(Washington) Le petit docteur ne s’en laisse pas conter : à 79 ans, l’immunologue américain Anthony Fauci est devenu la voix de la raison scientifique sur la gravité de la pandémie de COVID-19 face aux dénégations de Donald Trump, mais ce rôle lui vaut la rancune féroce de partisans du président qui réclament sa tête.

Ce médecin de formation était célèbre dans le monde de l’infectiologie et de la lutte contre le sida avant la pandémie, mais peu connu du grand public, et surtout pas politique : il est directeur de l’Institut national des maladies infectieuses depuis 1984.

Aujourd’hui, des figurines sont fabriquées à son effigie et des sondages menés sur lui, aux résultats désobligeants pour le président : 65 % des Américains croient les informations qu’Anthony Fauci donne sur le coronavirus, alors que 67 % ne croient pas Donald Trump, selon une enquête Quinnipiac.

Tout change pour lui quand il rejoint la cellule présidentielle sur le coronavirus, très médiatisée. Sa communication obéit aux canons de la communication en temps de crise sanitaire : des messages simples, répétés à l’infini, distillés pour avertir la population sans créer la panique.

Le fils de pharmaciens, fan de thrillers et des films de Jason Bourne, devient maître dans l’art de recadrer poliment son patron, en cultivant son image d’homme de vérité, au franc-parler.

« Je marche sur une ligne de crête », disait-il en mars. « Je dis des choses au président qu’il n’a pas envie d’entendre ».

Après que le président laisse entendre début mars qu’un vaccin serait disponible d’ici « trois à quatre mois », l’expert précise, dans son accent new-yorkais rocailleux : « Comme je vous l’ai dit M. le président, il faudra un an à un an et demi ».

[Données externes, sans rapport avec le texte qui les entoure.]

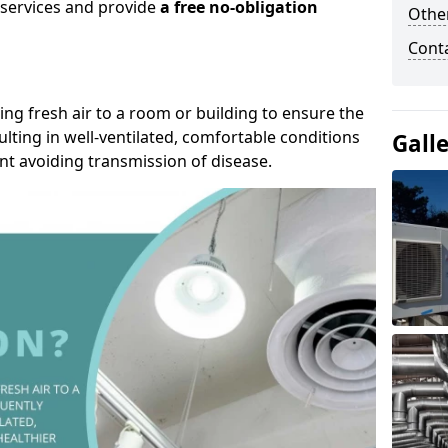
r services and provide
a free no-obligation
Other
Cont
ding fresh air to a room or building to ensure the
lting in well-ventilated, comfortable conditions
Gall
nt avoiding transmission of disease.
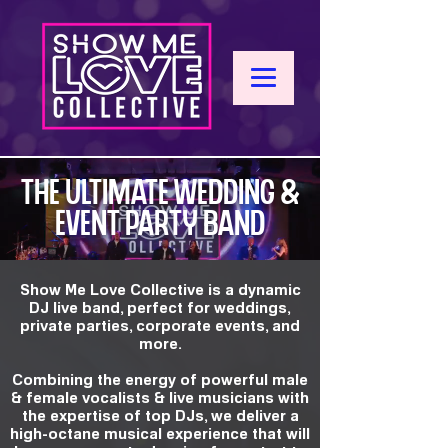
THE ULTIMATE WEDDING &
EVENT PARTY BAND
Show Me Love Collective is a dynamic
DJ live band, perfect for weddings,
private parties, corporate events, and
more.
Combining the energy of powerful male
& female vocalists & live musicians with
the expertise of top DJs, we deliver a
high-octane musical experience that will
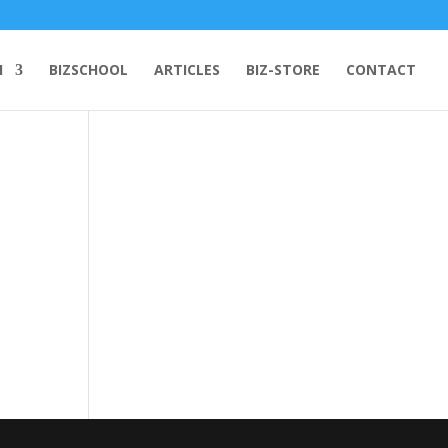
H
BIZSCHOOL
ARTICLES
BIZ-STORE
CONTACT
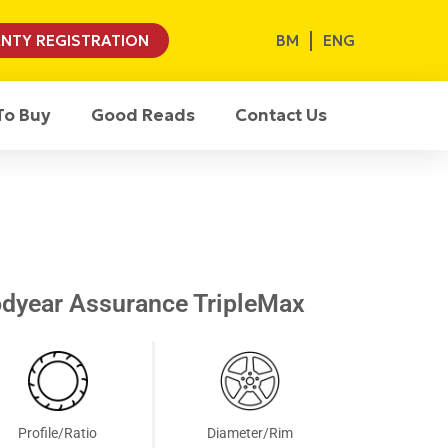
BM
ENG
NTY REGISTRATION
To Buy
Good Reads
Contact Us
dyear Assurance TripleMax
Profile/Ratio
Diameter/Rim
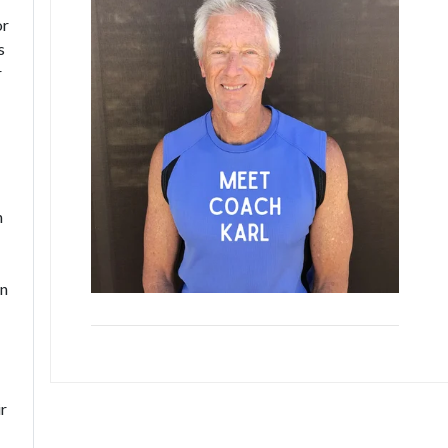
or
s
r
n
in
ir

L’équilibre tient tant que le pays est confiné mais, depuis juin, la ligne de crête est devenue très étroite. Le docteur Fauci n’a pas vu le président depuis le 2 juin. Donald Trump est focalisé sur la relance de l’économie, les précautions sanitaires ne l’intéressent plus.

Quand la courbe des contagions remonte en juin, Anthony Fauci sonne l’alarme publiquement. Il martèle que les États-Unis vont dans la mauvaise direction, que le nombre de cas détectés quotidiennement pourrait plus que doubler à moins d’un changement radical de stratégie.

La Maison-Blanche lui coupe le micro : il n’a plus donné d’interview télévisée depuis le 12 juin, selon CNN. Et la campagne anti-Fauci enfle dans les cercles trumpistes. Ses trois filles s’inquiètent pour sa sécurité.

« Je n’aime pas le conflit, je suis une personne apolitique, je n’aime pas qu’on me monte contre le président », a-t-il regretté dans une interview au magazine InStyle publiée mercredi. « Ce n’est pas évident de suivre la ligne de crête pour tenter de communiquer alors que les gens veulent vous monter contre le président. C’est assez stressant ».

La trêve ?

Mais alors que d’autres responsables fédéraux sont accusés de courber l’échine face au pouvoir, notamment Robert Redfield, le directeur des Centres de prévention et de lutte contre les maladies (CDC), Anthony Fauci persiste à s’exprimer.

Il parle sur d’autres supports quasi-quotidiennement : journaux, sites d’informations, podcasts, conférences et échanges publics en ligne.

Imperturbable, il réfute toute erreur de jugement, comme son refus initial de recommander le port universel du masque, arguant qu’il était justifié par la pénurie.

Il répète à qui veut l’entendre qu’il n’a pas l’intention de démissionner, et que la Maison-Blanche n’a pas le pouvoir de le limoger, quitte à paraître immodeste.

« En ce moment, en toute modestie, je me trouve plutôt bon. Je suis plein d’énergie. Je crois que tout le monde pense que je fais un travail plus qu’excellent », a-t-il dit à InStyle.

Bien qu’il se défende de politique, il veille à ne pas franchir une ligne rouge : s’il critique la gestion fédérale de l’épidémie, il ne provoque jamais le président personnellement.

« Sur les sujets d’importance, il m’écoute », disait-il en mars. Aujourd’hui, il dit simplement qu’il fait passer ses messages par le vice-président.

Quand on lui demande s’il a effectivement interdiction d’aller à la télévision, il répond : « Pas de commentaire », mais ne corrige pas.

Quand un conseiller présidentiel publie une tribune visant à le discréditer, il répond vigoureusement mais ajoute habilement que l’initiative « nuit au président ».

Donald Trump a désavoué l’auteur du texte dans la foulée. « Je m’entends très bien avec le Dr Fauci », a dit le dirigeant, mercredi. Jusqu’au prochain affrontement.